Under a quirk in District law, Mendelson, a major backer of the legislation, had no obligation to quickly get the bill to Gray (D). In an interview on Tuesday, he acknowledged that he used his prerogative as chairman to delay, giving union leaders, clergy and other proponents of the measure time to mount a campaign to pressure Gray to sign the legislation.
“There has been some strategic value in elongating the time” before it goes to the mayor, said Mendelson (D). “This time has been valuable in focusing people on the mayor.
“He has a key decision to make, and the fact that this is Day 47 means there have been 47 days of focus on the mayor.”
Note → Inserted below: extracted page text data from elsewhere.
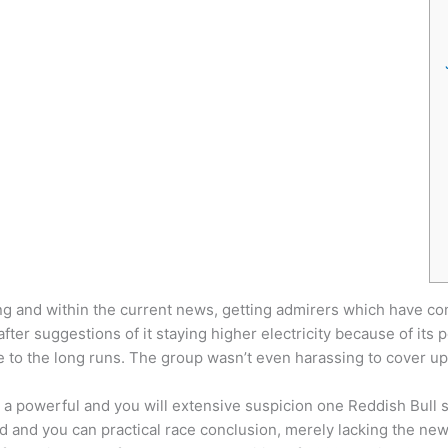
ing and within the current news, getting admirers which have co
fter suggestions of it staying higher electricity because of it
 to the long runs.
The group wasn’t even harassing to cover up 
 a powerful and you will extensive suspicion one Reddish Bull 
 and you can practical race conclusion, merely lacking the new 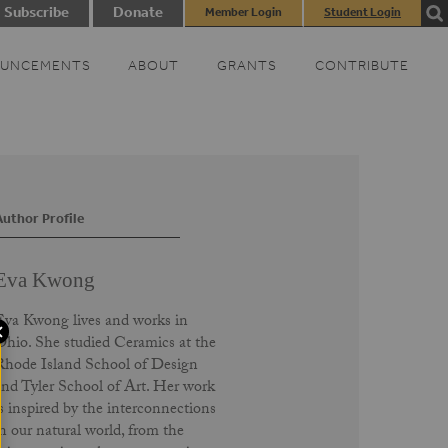
Subscribe
Donate
Member Login
Student Login
UNCEMENTS
ABOUT
GRANTS
CONTRIBUTE
Author Profile
Eva Kwong
Eva Kwong lives and works in
Ohio. She studied Ceramics at the
Rhode Island School of Design
and Tyler School of Art. Her work
is inspired by the interconnections
in our natural world, from the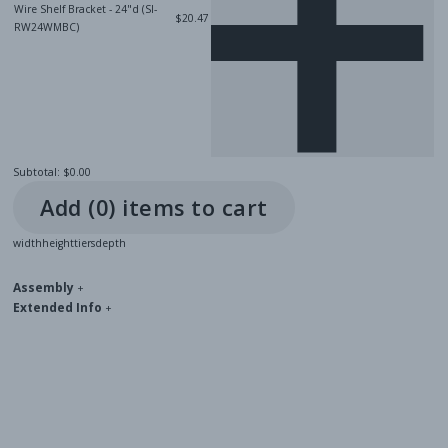
Wire Shelf Bracket - 24"d (SI-
$20.47
RW24WMBC)
Subtotal:
$0.00
Add (
0
) item
s
to cart
width
height
tiers
depth
Assembly
+
Extended Info
+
At a rally in support of the bill Tuesday evening at a Ward 7 church, Mendelson and council member Vincent B. Orange (D-At Large), another leading proponent of the bill, both made reference to the Rev. Martin Luther King Jr. a day before the 50th anniversary of his “I Have a Dream” speech.
Mendelson noted that when King was assassinated in Memphis in 1968, he was in the city to support a sanitation workers strike for higher wages.
“It was not about jobs,” he said to a crowd of about 200 gathered in Gray’s home ward. ‘‘It was about decent jobs. . . . I call on the mayor to put workers first.”
As recently as Friday, Gray repeated a refrain that he sees many “unanswered questions” about the bill’s potential effects on economic development in the District. And on Tuesday, Gray spokesman Pedro Ribeiro said the sentiment of most calls and letters received by the mayor’s office have tipped heavily toward a veto.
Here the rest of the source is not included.